=== DESCRIPTION OF THE TASK ===
Copy exactly the last part of the listing below, beginning at the line that contains "产品中心 (222, 444)" and including the final line.
[[ DATA FOR THIS TASK open ]]
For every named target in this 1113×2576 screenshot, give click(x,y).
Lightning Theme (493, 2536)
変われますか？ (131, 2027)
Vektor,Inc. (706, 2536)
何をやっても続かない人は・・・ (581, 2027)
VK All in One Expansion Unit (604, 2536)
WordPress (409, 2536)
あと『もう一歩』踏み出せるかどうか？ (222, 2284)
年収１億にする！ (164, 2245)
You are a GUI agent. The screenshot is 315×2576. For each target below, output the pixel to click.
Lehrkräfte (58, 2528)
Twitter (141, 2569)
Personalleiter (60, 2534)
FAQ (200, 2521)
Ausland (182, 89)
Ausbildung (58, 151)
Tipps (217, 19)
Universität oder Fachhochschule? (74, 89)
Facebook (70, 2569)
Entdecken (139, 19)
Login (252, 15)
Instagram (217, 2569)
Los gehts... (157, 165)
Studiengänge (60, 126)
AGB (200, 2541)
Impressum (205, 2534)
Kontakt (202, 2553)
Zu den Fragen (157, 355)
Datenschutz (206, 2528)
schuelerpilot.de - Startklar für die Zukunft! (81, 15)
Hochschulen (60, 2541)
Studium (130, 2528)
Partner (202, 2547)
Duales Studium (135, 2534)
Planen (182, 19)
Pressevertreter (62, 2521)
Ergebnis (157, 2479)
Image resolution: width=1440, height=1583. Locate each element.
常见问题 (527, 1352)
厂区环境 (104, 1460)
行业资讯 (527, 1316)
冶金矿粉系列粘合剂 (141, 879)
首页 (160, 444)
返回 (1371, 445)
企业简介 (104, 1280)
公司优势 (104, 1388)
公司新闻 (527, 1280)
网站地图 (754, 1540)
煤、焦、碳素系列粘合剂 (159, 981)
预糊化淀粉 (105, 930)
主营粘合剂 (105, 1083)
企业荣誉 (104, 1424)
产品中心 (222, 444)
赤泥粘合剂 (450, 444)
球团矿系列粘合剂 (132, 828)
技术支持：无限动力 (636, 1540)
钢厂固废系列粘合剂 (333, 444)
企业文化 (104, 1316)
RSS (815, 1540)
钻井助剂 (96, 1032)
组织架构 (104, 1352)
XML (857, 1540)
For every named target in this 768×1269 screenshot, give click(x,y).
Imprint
[[ DATA FOR THIS TASK closed ]]
=== REPLY ===
产品中心 (222, 444)
赤泥粘合剂 (450, 444)
球团矿系列粘合剂 (132, 828)
技术支持：无限动力 (636, 1540)
钢厂固废系列粘合剂 (333, 444)
企业文化 (104, 1316)
RSS (815, 1540)
钻井助剂 (96, 1032)
组织架构 (104, 1352)
XML (857, 1540)
For every named target in this 768×1269 screenshot, give click(x,y).
Imprint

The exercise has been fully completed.